How do we assess a student’s progress when they are learning? How do teachers understand where students lack or lag?
Well, this is why we have assessments.
Assessments do not imply only tests. There are various ways for educators to analyze the learning standpoints of students and gauge their growth.
What are Assessments?
The book Learner-Centered Assessment on College Campuses: shifting the focus from teaching to learning by Huba and Freed 2000, explains assessment as:
Assessment is the process of gathering and discussing information from multiple and diverse sources to develop a deep understanding of what students know, understand, and can do with their knowledge as a result of their educational experiences; the process culminates when assessment results are used to improve subsequent learning.
Assessments Vs. Tests
There is a broad range of differences between assessing and testing a student.
Types of Assessments: Online and Offline
As instruction methods have turned online, teachers can also assess students online by leveraging the benefits of technology. There are many applications and tools available to help teachers assess students. For example, teachers can create online quizzes, game-based questions, open/close-ended questions, fill-in-the-blanks, drag-and-drop questions, polls, and so on.
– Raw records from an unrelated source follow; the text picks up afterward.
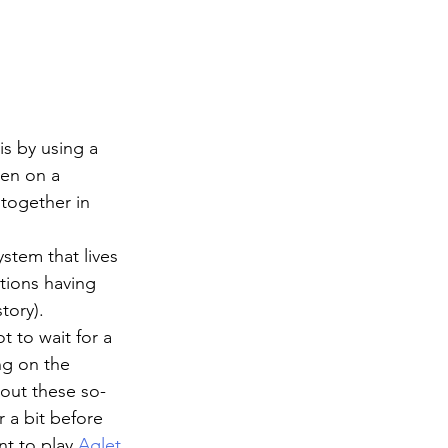
s by using a 
en on a 
 together in 
stem that lives 
tions having 
tory). 
t to wait for a 
ng on the 
bout these so-
 a bit before 
t to play 
Aglet
.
Online assessments help teachers check the answer accuracy and deliver results in real-time in a shorter timeframe.
On the other hand, offline assessments are done in schools or any other physical location.
Offline assessments use pen, paper, and the physical presence of students and teachers in the classrooms.
Why are Online Assessments better than Offline Assessments?
There has always been a comparison between online and offline assessments, with one being convenient for some and inconvenient for others. Let’s understand how assessments in the online mode fare better than offline mode:
- Creating Multiple copies
Online assessments are easier to copy and send to all the students. There is no need for the teachers to make separate prints for individual students, unlike offline assessments.
- Flexibility in conducting assessments
Teachers can create and conduct online assessments from anywhere; they only need a computer and an internet connection. On the other hand, offline assessments are less flexible, as they usually require teachers to be physically present.
- Speed of Evaluation
Online assessments are easier to evaluate since artificial intelligence can help us analyze the correct answers and the results of the students in the class.
Offline assessments, on the other hand, require the teacher to mark all the individual tests on her own, which is time-consuming. It can contribute to teacher fatigue and delayed results.
- Record Keeping
When teachers conduct online assessments, they are not worried about where to store the information and care less about losing papers. One of the biggest benefits of conducting online assessments is having an organized record of everything. Teachers can keep records of individual students and their results and analyses using appropriate learning management systems and test tools.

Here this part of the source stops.